*** Opening of EXERCISE INPUT ***

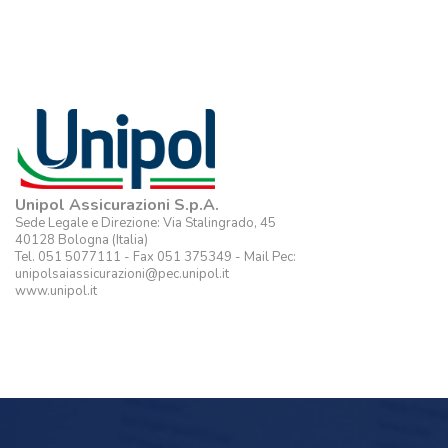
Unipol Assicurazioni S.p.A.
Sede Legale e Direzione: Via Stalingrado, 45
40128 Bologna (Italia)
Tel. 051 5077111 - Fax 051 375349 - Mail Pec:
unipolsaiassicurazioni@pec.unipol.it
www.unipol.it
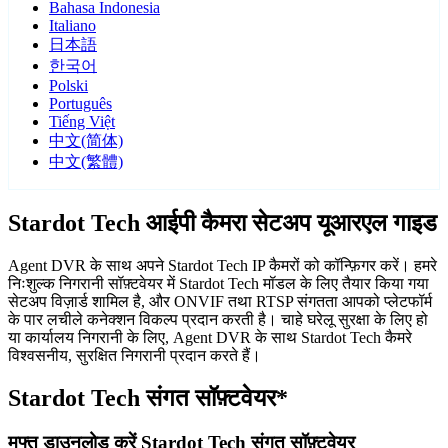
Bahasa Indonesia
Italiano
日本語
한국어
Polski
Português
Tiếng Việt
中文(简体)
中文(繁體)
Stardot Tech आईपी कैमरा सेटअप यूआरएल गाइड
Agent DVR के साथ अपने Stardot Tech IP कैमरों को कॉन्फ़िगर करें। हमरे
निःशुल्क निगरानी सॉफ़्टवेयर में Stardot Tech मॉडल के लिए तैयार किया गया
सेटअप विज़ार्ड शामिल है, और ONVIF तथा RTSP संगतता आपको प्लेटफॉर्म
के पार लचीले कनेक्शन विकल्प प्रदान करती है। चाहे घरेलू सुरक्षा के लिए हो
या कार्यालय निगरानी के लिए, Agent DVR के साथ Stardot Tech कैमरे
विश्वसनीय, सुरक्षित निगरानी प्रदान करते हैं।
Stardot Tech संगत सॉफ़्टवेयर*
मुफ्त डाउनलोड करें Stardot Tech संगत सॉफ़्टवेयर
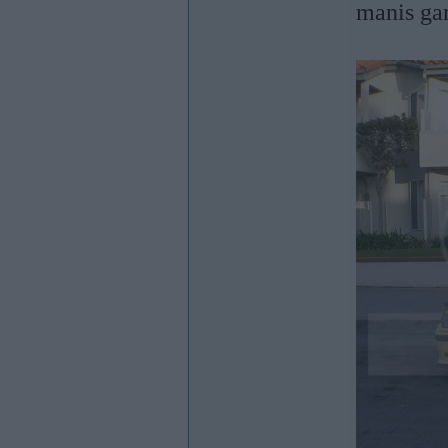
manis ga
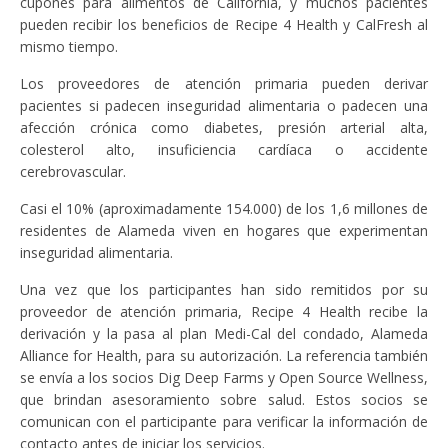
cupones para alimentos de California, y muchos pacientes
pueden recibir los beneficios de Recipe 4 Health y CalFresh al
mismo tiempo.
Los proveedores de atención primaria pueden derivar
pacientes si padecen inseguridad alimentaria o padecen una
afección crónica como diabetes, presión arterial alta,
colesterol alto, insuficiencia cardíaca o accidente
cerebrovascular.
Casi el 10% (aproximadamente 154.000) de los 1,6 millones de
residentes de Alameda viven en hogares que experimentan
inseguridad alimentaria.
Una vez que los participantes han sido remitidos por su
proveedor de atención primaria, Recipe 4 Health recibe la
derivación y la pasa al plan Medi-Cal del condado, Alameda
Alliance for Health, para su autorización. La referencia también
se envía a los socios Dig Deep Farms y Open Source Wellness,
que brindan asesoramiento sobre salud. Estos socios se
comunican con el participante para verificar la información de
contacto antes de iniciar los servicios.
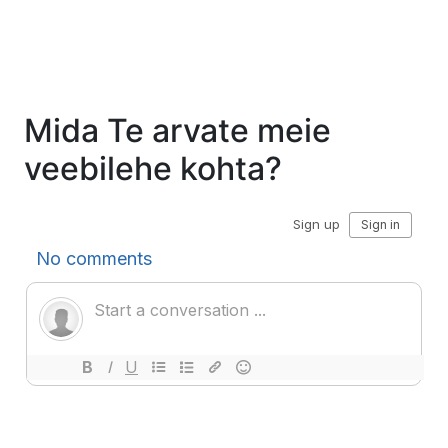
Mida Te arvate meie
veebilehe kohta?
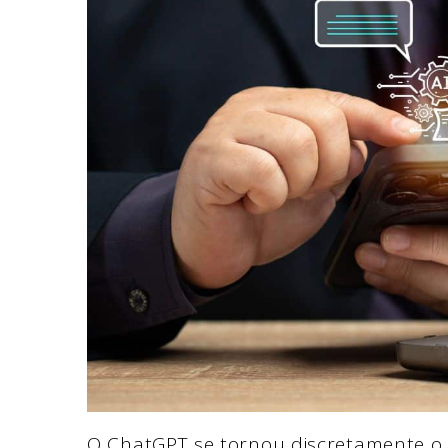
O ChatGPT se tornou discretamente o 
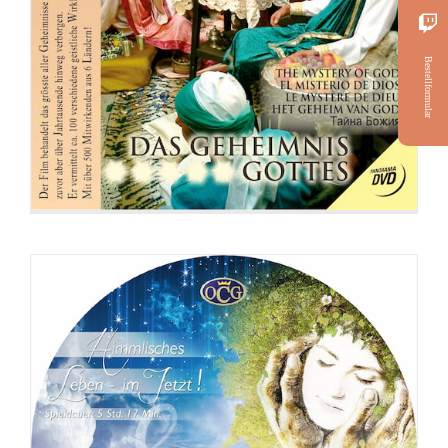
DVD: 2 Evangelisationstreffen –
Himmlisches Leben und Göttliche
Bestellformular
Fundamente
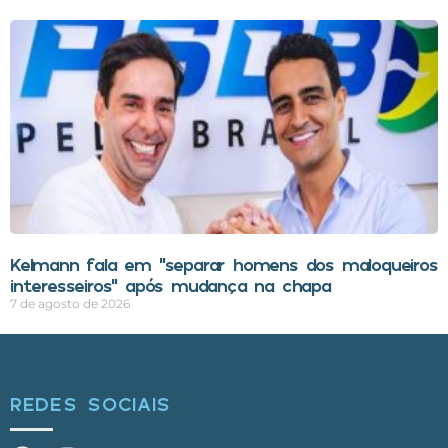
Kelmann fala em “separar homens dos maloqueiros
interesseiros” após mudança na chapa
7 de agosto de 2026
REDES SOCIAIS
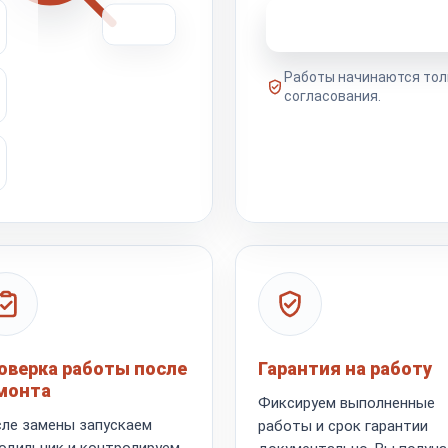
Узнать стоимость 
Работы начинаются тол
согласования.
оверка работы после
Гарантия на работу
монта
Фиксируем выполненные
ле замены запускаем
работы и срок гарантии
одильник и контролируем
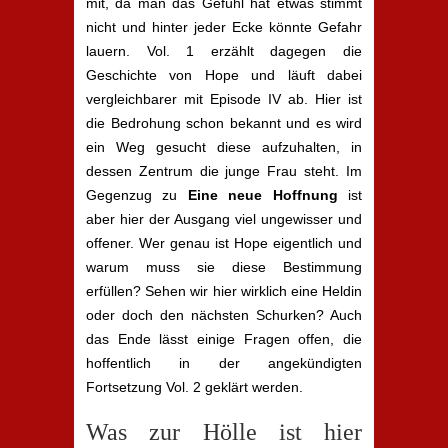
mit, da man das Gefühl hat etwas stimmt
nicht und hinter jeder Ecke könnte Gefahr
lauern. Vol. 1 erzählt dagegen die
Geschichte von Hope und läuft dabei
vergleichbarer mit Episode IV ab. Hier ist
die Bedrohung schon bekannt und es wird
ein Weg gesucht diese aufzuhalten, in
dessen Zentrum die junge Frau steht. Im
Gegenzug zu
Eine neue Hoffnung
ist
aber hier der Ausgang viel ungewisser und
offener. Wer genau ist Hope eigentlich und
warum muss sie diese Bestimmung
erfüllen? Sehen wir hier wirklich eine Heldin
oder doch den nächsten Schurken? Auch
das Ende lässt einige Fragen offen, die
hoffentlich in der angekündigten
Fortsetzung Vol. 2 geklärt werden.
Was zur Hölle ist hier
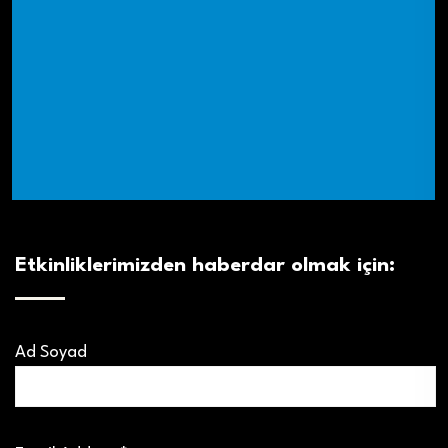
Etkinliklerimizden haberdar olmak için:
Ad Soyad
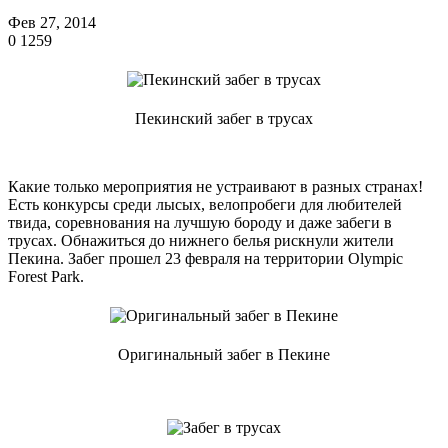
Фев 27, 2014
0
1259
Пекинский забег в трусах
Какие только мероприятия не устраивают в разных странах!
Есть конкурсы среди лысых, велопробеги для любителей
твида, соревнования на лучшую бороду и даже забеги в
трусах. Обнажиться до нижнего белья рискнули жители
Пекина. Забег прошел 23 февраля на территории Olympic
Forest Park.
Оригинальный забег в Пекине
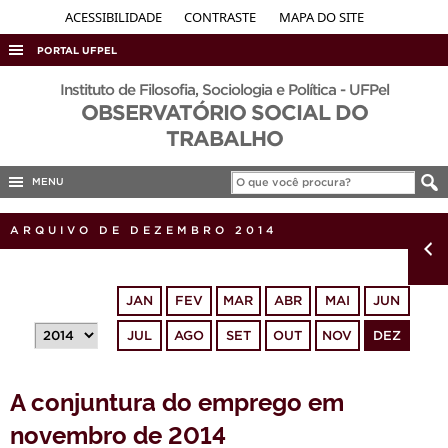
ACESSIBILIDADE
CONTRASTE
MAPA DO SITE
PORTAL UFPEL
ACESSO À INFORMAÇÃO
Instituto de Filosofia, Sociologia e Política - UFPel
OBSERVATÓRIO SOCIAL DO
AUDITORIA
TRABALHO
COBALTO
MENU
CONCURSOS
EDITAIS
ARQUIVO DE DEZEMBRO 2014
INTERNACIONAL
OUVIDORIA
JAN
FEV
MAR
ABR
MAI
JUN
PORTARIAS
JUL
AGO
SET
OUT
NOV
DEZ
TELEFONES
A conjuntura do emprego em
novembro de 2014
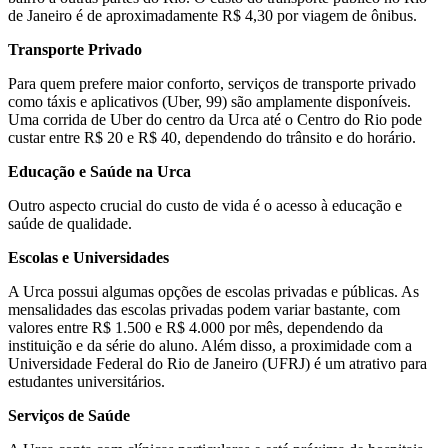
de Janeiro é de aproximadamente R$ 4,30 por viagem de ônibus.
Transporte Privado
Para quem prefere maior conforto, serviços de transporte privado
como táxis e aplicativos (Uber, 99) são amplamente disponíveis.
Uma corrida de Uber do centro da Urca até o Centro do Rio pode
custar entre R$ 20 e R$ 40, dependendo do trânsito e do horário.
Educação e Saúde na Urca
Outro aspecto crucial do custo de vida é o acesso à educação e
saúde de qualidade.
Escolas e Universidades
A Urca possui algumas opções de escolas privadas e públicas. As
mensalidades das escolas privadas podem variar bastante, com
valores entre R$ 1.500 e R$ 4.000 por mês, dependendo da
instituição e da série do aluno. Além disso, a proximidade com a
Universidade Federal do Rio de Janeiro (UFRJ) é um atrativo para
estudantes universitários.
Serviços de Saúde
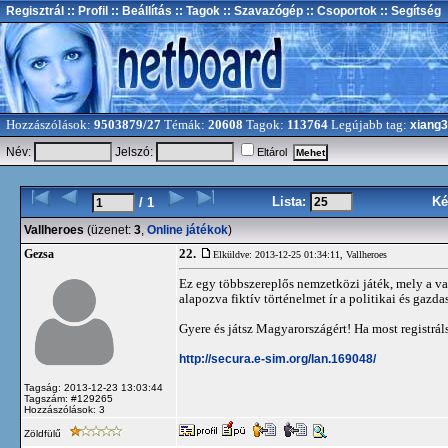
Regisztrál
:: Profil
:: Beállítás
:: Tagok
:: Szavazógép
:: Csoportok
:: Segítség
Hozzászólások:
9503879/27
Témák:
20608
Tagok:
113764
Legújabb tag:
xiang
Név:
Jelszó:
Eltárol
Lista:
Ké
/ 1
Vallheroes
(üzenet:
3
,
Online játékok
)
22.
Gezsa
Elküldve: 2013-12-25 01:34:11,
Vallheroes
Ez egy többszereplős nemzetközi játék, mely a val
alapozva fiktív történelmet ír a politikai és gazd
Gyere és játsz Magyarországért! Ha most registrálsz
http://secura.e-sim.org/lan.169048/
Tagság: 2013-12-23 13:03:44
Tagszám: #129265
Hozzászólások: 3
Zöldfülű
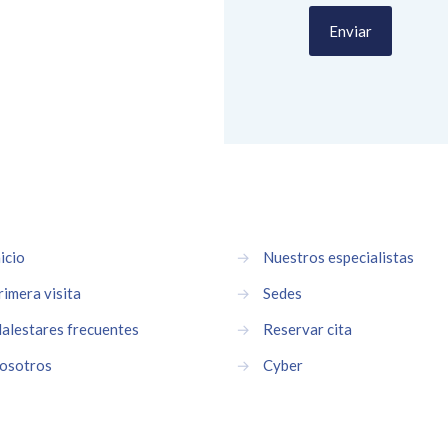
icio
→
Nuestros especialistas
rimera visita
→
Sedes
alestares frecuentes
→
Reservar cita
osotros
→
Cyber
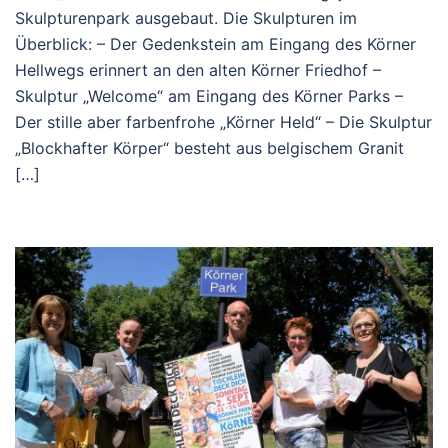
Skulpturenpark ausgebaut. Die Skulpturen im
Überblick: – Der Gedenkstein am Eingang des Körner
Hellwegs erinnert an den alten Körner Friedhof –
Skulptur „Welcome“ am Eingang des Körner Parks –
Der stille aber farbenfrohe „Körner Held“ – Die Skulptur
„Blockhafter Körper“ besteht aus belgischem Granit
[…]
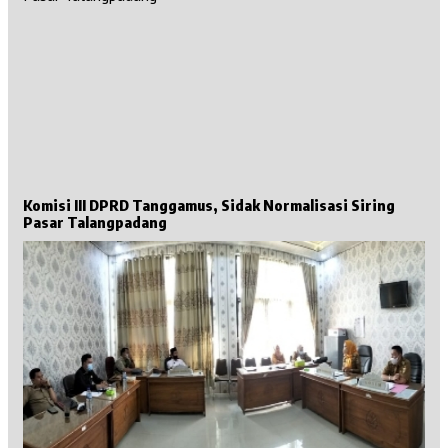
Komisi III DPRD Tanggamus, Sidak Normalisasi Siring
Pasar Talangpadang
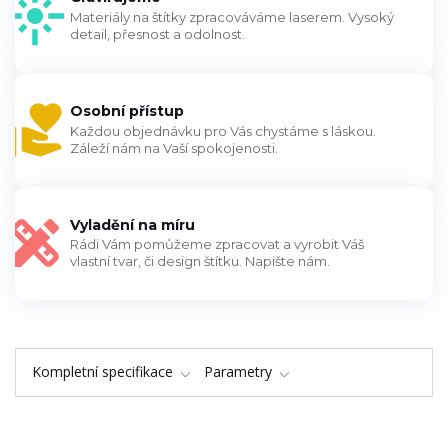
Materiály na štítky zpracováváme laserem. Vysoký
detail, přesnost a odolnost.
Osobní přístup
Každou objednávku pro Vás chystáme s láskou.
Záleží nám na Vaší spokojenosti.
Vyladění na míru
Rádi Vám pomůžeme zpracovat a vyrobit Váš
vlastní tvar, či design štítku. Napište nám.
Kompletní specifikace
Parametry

*** Close of EXERCISE INPUT ***

* REQUIRED WORK:
Each line above is to be duplicated exactly, and the pictures are to be omitted.

* ANSWER SECTION:
Unipol Assicurazioni S.p.A.
Sede Legale e Direzione: Via Stalingrado, 45
40128 Bologna (Italia)
Tel. 051 5077111 - Fax 051 375349 - Mail Pec:
unipolsaiassicurazioni@pec.unipol.it
www.unipol.it
Bahasa Indonesia
Italiano
日本語
한국어
Polski
Português
Tiếng Việt
中文(简体)
中文(繁體)
Stardot Tech आईपी कैमरा सेटअप यूआरएल गाइड
Agent DVR के साथ अपने Stardot Tech IP कैमरों को कॉन्फ़िगर करें। हमरे
निःशुल्क निगरानी सॉफ़्टवेयर में Stardot Tech मॉडल के लिए तैयार किया गया
सेटअप विज़ार्ड शामिल है, और ONVIF तथा RTSP संगतता आपको प्लेटफॉर्म
के पार लचीले कनेक्शन विकल्प प्रदान करती है। चाहे घरेलू सुरक्षा के लिए हो
या कार्यालय निगरानी के लिए, Agent DVR के साथ Stardot Tech कैमरे
विश्वसनीय, सुरक्षित निगरानी प्रदान करते हैं।
Stardot Tech संगत सॉफ़्टवेयर*
मुफ्त डाउनलोड करें Stardot Tech संगत सॉफ़्टवेयर
manis ga
cupones para alimentos de California, y muchos pacientes
pueden recibir los beneficios de Recipe 4 Health y CalFresh al
mismo tiempo.
Los proveedores de atención primaria pueden derivar
pacientes si padecen inseguridad alimentaria o padecen una
afección crónica como diabetes, presión arterial alta,
colesterol alto, insuficiencia cardíaca o accidente
cerebrovascular.
Casi el 10% (aproximadamente 154.000) de los 1,6 millones de
residentes de Alameda viven en hogares que experimentan
inseguridad alimentaria.
Una vez que los participantes han sido remitidos por su
proveedor de atención primaria, Recipe 4 Health recibe la
derivación y la pasa al plan Medi-Cal del condado, Alameda
Alliance for Health, para su autorización. La referencia también
se envía a los socios Dig Deep Farms y Open Source Wellness,
que brindan asesoramiento sobre salud. Estos socios se
comunican con el participante para verificar la información de
contacto antes de iniciar los servicios.
Mida Te arvate meie
veebilehe kohta?
O ChatGPT se tornou discretamente o 
DVD: 2 Evangelisationstreffen –
Himmlisches Leben und Göttliche
Bestellformular
Fundamente
Kelmann fala em “separar homens dos maloqueiros
interesseiros” após mudança na chapa
7 de agosto de 2026
REDES SOCIAIS
Узнать стоимость 
Работы начинаются тол
согласования.
оверка работы после
Гарантия на работу
монта
Фиксируем выполненные
ле замены запускаем
работы и срок гарантии
одильник и контролируем
mit, da man das Gefühl hat etwas stimmt
nicht und hinter jeder Ecke könnte Gefahr
lauern. Vol. 1 erzählt dagegen die
Geschichte von Hope und läuft dabei
vergleichbarer mit Episode IV ab. Hier ist
die Bedrohung schon bekannt und es wird
ein Weg gesucht diese aufzuhalten, in
dessen Zentrum die junge Frau steht. Im
Gegenzug zu
Eine neue Hoffnung
ist
aber hier der Ausgang viel ungewisser und
offener. Wer genau ist Hope eigentlich und
warum muss sie diese Bestimmung
erfüllen? Sehen wir hier wirklich eine Heldin
oder doch den nächsten Schurken? Auch
das Ende lässt einige Fragen offen, die
hoffentlich in der angekündigten
Fortsetzung Vol. 2 geklärt werden.
Was zur Hölle ist hier
Etkinliklerimizden haberdar olmak için:
Ad Soyad
Фев 27, 2014
0
1259
Пекинский забег в трусах
Какие только мероприятия не устраивают в разных странах!
Есть конкурсы среди лысых, велопробеги для любителей
твида, соревнования на лучшую бороду и даже забеги в
трусах. Обнажиться до нижнего белья рискнули жители
Пекина. Забег прошел 23 февраля на территории Olympic
Forest Park.
Оригинальный забег в Пекине
ACESSIBILIDADE
CONTRASTE
MAPA DO SITE
PORTAL UFPEL
ACESSO À INFORMAÇÃO
Instituto de Filosofia, Sociologia e Política - UFPel
OBSERVATÓRIO SOCIAL DO
AUDITORIA
TRABALHO
COBALTO
MENU
CONCURSOS
EDITAIS
ARQUIVO DE DEZEMBRO 2014
INTERNACIONAL
OUVIDORIA
JAN
FEV
MAR
ABR
MAI
JUN
PORTARIAS
JUL
AGO
SET
OUT
NOV
DEZ
TELEFONES
A conjuntura do emprego em
novembro de 2014
de Janeiro é de aproximadamente R$ 4,30 por viagem de ônibus.
Transporte Privado
Para quem prefere maior conforto, serviços de transporte privado
como táxis e aplicativos (Uber, 99) são amplamente disponíveis.
Uma corrida de Uber do centro da Urca até o Centro do Rio pode
custar entre R$ 20 e R$ 40, dependendo do trânsito e do horário.
Educação e Saúde na Urca
Outro aspecto crucial do custo de vida é o acesso à educação e
saúde de qualidade.
Escolas e Universidades
A Urca possui algumas opções de escolas privadas e públicas. As
mensalidades das escolas privadas podem variar bastante, com
valores entre R$ 1.500 e R$ 4.000 por mês, dependendo da
instituição e da série do aluno. Além disso, a proximidade com a
Universidade Federal do Rio de Janeiro (UFRJ) é um atrativo para
estudantes universitários.
Serviços de Saúde
Regisztrál
:: Profil
:: Beállítás
:: Tagok
:: Szavazógép
:: Csoportok
:: Segítség
Hozzászólások:
9503879/27
Témák:
20608
Tagok:
113764
Legújabb tag:
xiang
Név:
Jelszó:
Eltárol
Lista:
Ké
/ 1
Vallheroes
(üzenet:
3
,
Online játékok
)
22.
Gezsa
Elküldve: 2013-12-25 01:34:11,
Vallheroes
Ez egy többszereplős nemzetközi játék, mely a val
alapozva fiktív történelmet ír a politikai és gazd
Gyere és játsz Magyarországért! Ha most registrálsz
http://secura.e-sim.org/lan.169048/
Tagság: 2013-12-23 13:03:44
Tagszám: #129265
Hozzászólások: 3
Zöldfülű
icio
→
Nuestros especialistas
rimera visita
→
Sedes
alestares frecuentes
→
Reservar cita
osotros
→
Cyber
Skulpturenpark ausgebaut. Die Skulpturen im
Überblick: – Der Gedenkstein am Eingang des Körner
Hellwegs erinnert an den alten Körner Friedhof –
Skulptur „Welcome“ am Eingang des Körner Parks –
Der stille aber farbenfrohe „Körner Held“ – Die Skulptur
„Blockhafter Körper“ besteht aus belgischem Granit
[…]
Komisi III DPRD Tanggamus, Sidak Normalisasi Siring
Pasar Talangpadang
Materiály na štítky zpracováváme laserem. Vysoký
detail, přesnost a odolnost.
Osobní přístup
Každou objednávku pro Vás chystáme s láskou.
Záleží nám na Vaší spokojenosti.
Vyladění na míru
Rádi Vám pomůžeme zpracovat a vyrobit Váš
vlastní tvar, či design štítku. Napište nám.
Kompletní specifikace
Parametry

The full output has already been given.